# Supplied data:
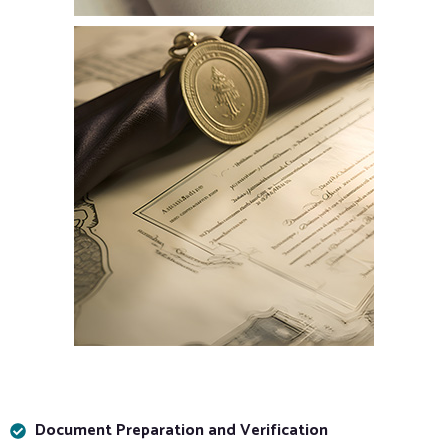
Document Preparation and Verification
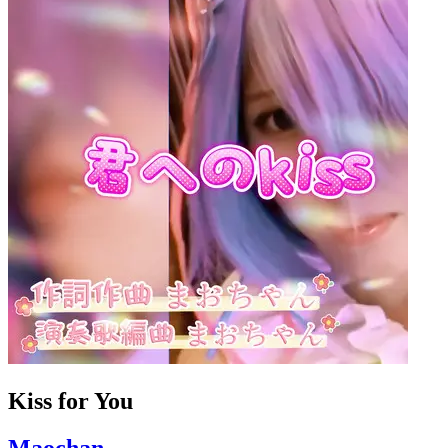
Kiss for You
Maochan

# Aim of the exercise:
Please set down every line of the data above precisely, dropping the images.

# Solution to the exercise:
Document Preparation and Verification
Kiss for You
Maochan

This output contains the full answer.